→ Exercise requirements: The records below need to be repeated exactly, though not their pictures.

→ Provided data:
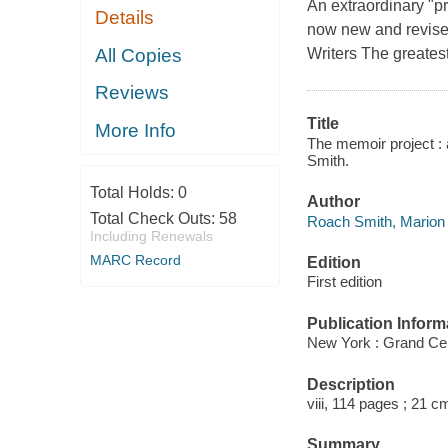
An extraordinary "pr
Details
now new and revised
All Copies
Writers The greatest
Reviews
Title
More Info
The memoir project : 
Smith.
Total Holds:
0
Author
Total Check Outs:
58
Roach Smith, Marion 
Including Renewals
MARC Record
Edition
First edition
Publication Inform
New York : Grand Cen
Description
viii, 114 pages ; 21 c
Summary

→ Completed task:
An extraordinary "pr
Details
now new and revised
All Copies
Writers The greatest
Reviews
Title
More Info
The memoir project : 
Smith.
Total Holds:
0
Author
Total Check Outs:
58
Roach Smith, Marion 
Including Renewals
MARC Record
Edition
First edition
Publication Inform
New York : Grand Cen
Description
viii, 114 pages ; 21 c
Summary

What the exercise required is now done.